■ Aim of the task: Nothing in the records should be left out; transcribe them exactly.

■ Supplied material:
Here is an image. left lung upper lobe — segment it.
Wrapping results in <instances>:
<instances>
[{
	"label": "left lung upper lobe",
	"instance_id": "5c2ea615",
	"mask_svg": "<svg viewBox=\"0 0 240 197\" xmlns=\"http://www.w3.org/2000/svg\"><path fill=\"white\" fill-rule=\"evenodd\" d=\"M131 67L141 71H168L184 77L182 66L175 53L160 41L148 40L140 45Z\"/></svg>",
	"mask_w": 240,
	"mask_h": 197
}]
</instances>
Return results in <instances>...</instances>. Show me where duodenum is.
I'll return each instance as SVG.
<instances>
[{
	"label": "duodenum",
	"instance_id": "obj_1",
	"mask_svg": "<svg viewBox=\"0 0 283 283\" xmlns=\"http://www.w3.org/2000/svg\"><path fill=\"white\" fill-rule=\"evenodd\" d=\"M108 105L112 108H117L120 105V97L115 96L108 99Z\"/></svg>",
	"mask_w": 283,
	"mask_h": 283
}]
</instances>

■ Answer for the task:
Here is an image. left lung upper lobe — segment it.
Wrapping results in <instances>:
<instances>
[{
	"label": "left lung upper lobe",
	"instance_id": "5c2ea615",
	"mask_svg": "<svg viewBox=\"0 0 240 197\" xmlns=\"http://www.w3.org/2000/svg\"><path fill=\"white\" fill-rule=\"evenodd\" d=\"M131 67L141 71H168L184 77L182 66L175 53L160 41L148 40L140 45Z\"/></svg>",
	"mask_w": 240,
	"mask_h": 197
}]
</instances>
Return results in <instances>...</instances>. Show me where duodenum is.
I'll return each instance as SVG.
<instances>
[{
	"label": "duodenum",
	"instance_id": "obj_1",
	"mask_svg": "<svg viewBox=\"0 0 283 283\" xmlns=\"http://www.w3.org/2000/svg\"><path fill=\"white\" fill-rule=\"evenodd\" d=\"M108 105L112 108H117L120 105V97L115 96L108 99Z\"/></svg>",
	"mask_w": 283,
	"mask_h": 283
}]
</instances>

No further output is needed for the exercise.